Tom sighed heavily. “Not like you need to. I know what I’m feeling for Savannah is pretty obvious.”
“Yeah, it is,” Nick agreed. “But I’m happy for you. Finding your mate is one of the best feelings in the world.”
Little tingles of electric shocks washed across Tom’s skin at the mention of the word mate. “I don’t think we’re calling it anything just yet,” Tom said quickly, skirting around using the word himself.
Nick raised an eyebrow. “Is that so? Then tell me, how do you feel when you accidentally touch?” To Tom’s surprise, Nick paused for the answer.
Tom shrugged. “I don’t know. It’s… electric. Like touching a livewire. But in a good way.” Nick gave a satisfied snort, but he didn’t comment on the answer.
“Okay. How does your bear feel when you think about her? How do you feel when you think about her?” He waved away Tom’s words before he’d spoken them. “Those you don’t have to answer out loud. They’ll likely not make much sense in words, but you’ll know what you’re saying is true if you just remain honest with yourself.”
Tom nodded once, knowing that Nick was probably right. He’d been where To
m was before. He promised himself he’d think on it before Savannah got to the shop, even if he could already answer with complete certainty that both he and his bear were, at the very least, happy.

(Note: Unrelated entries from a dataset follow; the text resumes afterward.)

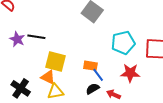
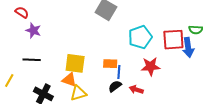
black line: (36, 37) -> (32, 60), moved
purple star: (17, 39) -> (33, 30), moved
blue line: (98, 75) -> (119, 72), turned 48

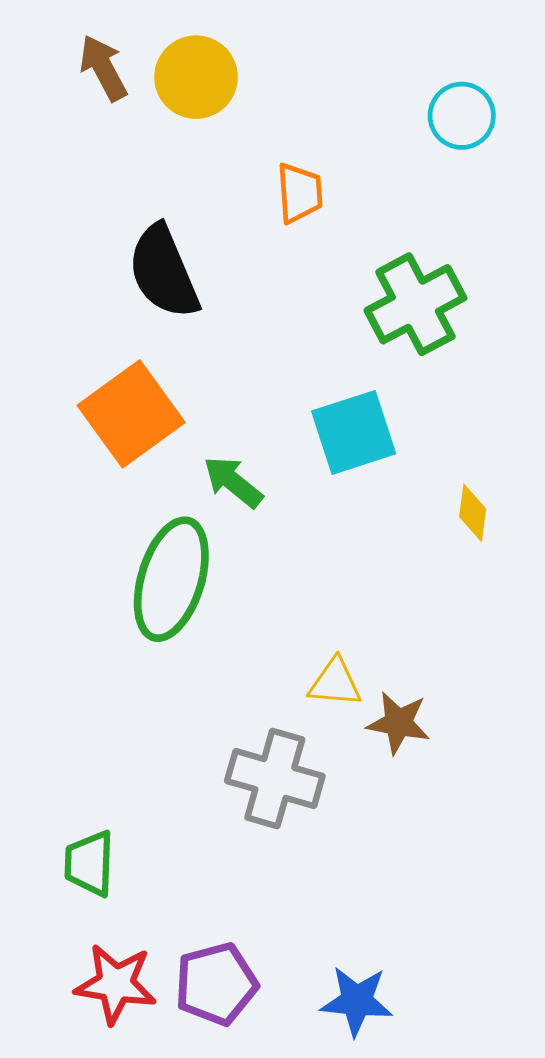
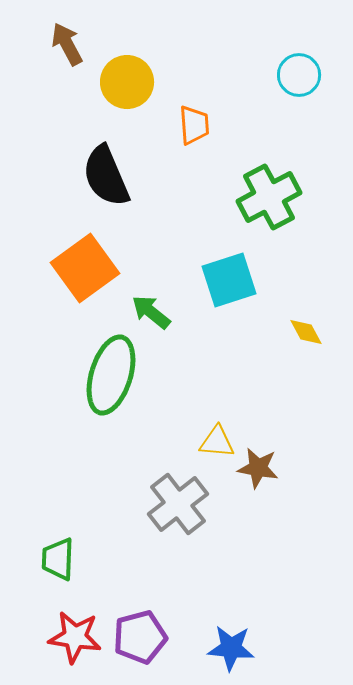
yellow circle: (196, 77) -> (127, 82), moved
yellow diamond: (473, 513) -> (306, 332), turned -36
gray cross: (275, 778) -> (178, 504), turned 36

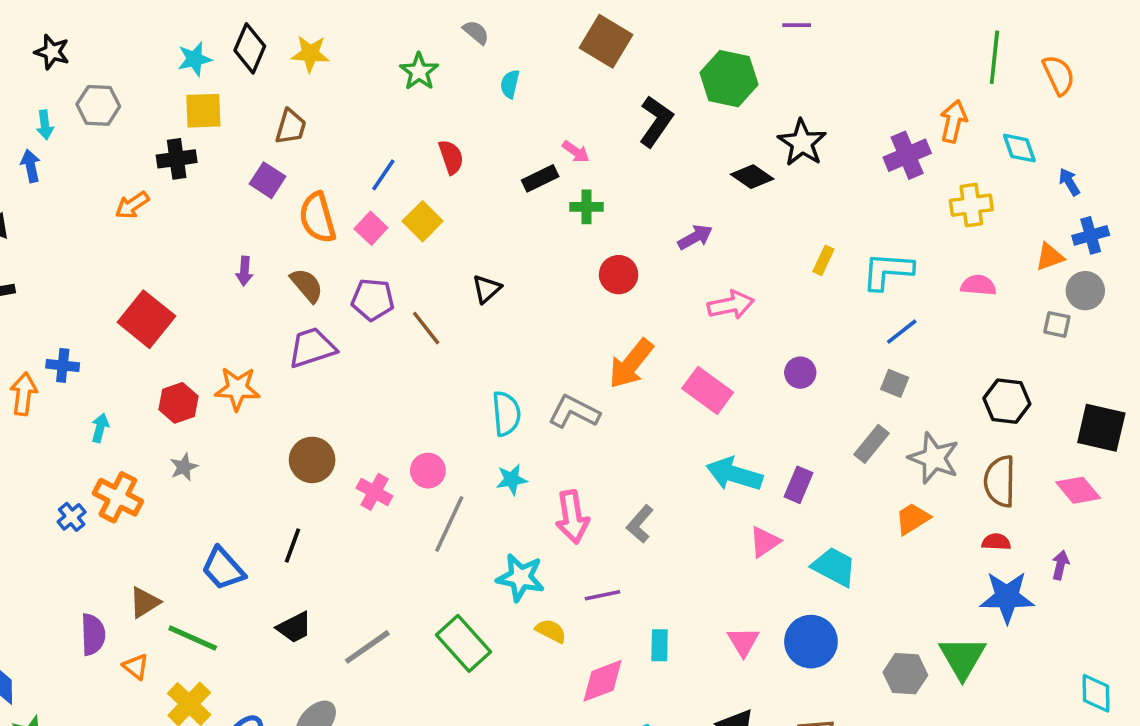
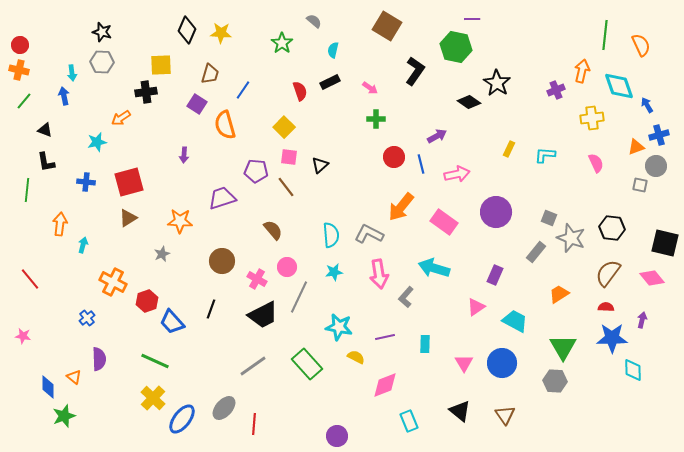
purple line: (797, 25) -> (472, 19), moved
black star: (52, 52) -> (102, 32), moved
cyan star: (195, 59) -> (97, 142), moved
cyan diamond: (1019, 148) -> (619, 86), size x1.5
purple cross: (907, 155) -> (556, 90), size x0.7
blue line: (383, 175) -> (243, 90), moved
black rectangle: (540, 178) -> (330, 82), moved
pink square: (371, 228) -> (289, 157), moved, turned -36
cyan L-shape: (888, 271) -> (545, 155), size x0.7
brown semicircle: (307, 285) -> (273, 230), moved
pink semicircle: (978, 285) -> (596, 163), turned 60
red square: (146, 319) -> (129, 182), turned 36
blue line: (902, 332) -> (421, 164), moved, turned -66
blue cross: (63, 365) -> (86, 182), moved
purple circle: (800, 373) -> (496, 212), size x1.8
red hexagon: (178, 403) -> (147, 301), moved
cyan arrow: (100, 428) -> (83, 245), moved
gray star: (934, 458) -> (571, 238), moved
gray star: (184, 467) -> (162, 254), moved
cyan arrow: (734, 474) -> (434, 268), moved
brown semicircle: (1000, 481) -> (608, 273), turned 36
blue cross: (72, 517) -> (87, 318), moved
pink arrow: (572, 517) -> (379, 274), moved
brown triangle: (145, 602) -> (128, 218), moved
black trapezoid: (294, 627) -> (263, 315), moved, size x1.5
cyan rectangle: (660, 645) -> (425, 344), moved
green triangle: (962, 658) -> (563, 347), moved
orange triangle: (136, 667) -> (74, 377), moved
cyan diamond: (1096, 693) -> (633, 370), moved

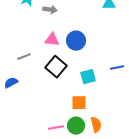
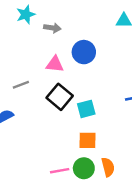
blue circle: (76, 41) -> (84, 52), moved
cyan square: (88, 77) -> (86, 109), moved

“Got it,” Nick grinned. “Well, I’m gonna head out now. You two have some fun tonight!” he called, closing the garage door behind him before Tom could growl a warning at him—not that Tom knew what to say, even if he wanted to speak.
He stared at the closed door in silence for a moment, letting the quiet and the conversation he’d just had waft around on the air, undisturbed. Was this how Nick had felt about Jo when he’d found out?
***
Tom was relatively calm by the time Savannah stepped through the entrance of the shop. She held up a small bag in her hand as way of greeting. “I brought dessert.”
The entire front office had filled with the aroma of the meal he’d cooked for them. He peeked his head out of the back room where he’d gotten some dishes to set out. “Perfect,” he replied, taking in the sight of her. She was wearing a heavier coat, a sign that the temperature had dropped again. Tom noticed that Savannah was more susceptible to the cold than most shifters. He hadn’t thought to ask why, but it was just one more thing that set her apart from everyone else. He didn’t mind in the slightest, but he did find himself fighting the slight urge to unzip her coat and remove it… quickly followed by everything else on her body.
He coughed to clear his mind, setting the plates on the dining table. “I hope you like steak and potatoes. I made plenty.”
“Who doesn’t like a good steak?” Savannah asked with the slightest lick of her lips. Tom couldn‘t help but wonder if she also felt the slightly building tension in the room.
He shrugged. “Well, I’m just an okay cook. So I hope you’re fine with an okay steak.”
Savannah giggled, and it made Tom’s heart palpitate. “I’m sure it will be great.” She unzipped her jacket, placing it on a hook by the entrance. “How are you tonight?”